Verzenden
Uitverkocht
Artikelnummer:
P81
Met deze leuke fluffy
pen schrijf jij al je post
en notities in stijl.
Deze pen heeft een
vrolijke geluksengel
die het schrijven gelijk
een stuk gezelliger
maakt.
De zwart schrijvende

━━━

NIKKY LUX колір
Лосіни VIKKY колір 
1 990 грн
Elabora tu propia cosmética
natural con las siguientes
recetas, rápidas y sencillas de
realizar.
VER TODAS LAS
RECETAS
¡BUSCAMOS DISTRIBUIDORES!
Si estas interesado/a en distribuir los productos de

━━━

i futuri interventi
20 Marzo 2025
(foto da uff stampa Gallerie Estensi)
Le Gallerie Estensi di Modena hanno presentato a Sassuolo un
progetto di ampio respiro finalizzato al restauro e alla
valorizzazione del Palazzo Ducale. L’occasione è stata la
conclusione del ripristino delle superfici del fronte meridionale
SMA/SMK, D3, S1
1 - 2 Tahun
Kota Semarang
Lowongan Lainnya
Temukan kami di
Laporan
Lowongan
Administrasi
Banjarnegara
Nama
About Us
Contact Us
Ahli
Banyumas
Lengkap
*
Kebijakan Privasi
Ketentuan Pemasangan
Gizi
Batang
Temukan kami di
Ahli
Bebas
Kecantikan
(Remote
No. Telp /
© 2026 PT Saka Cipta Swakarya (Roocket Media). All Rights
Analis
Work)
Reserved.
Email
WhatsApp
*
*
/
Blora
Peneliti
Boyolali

━━━

> What you have to do
Each line containing the word "Estensi" needs to be copied from the data above.

> Output of the exercise
(foto da uff stampa Gallerie Estensi)
Le Gallerie Estensi di Modena hanno presentato a Sassuolo un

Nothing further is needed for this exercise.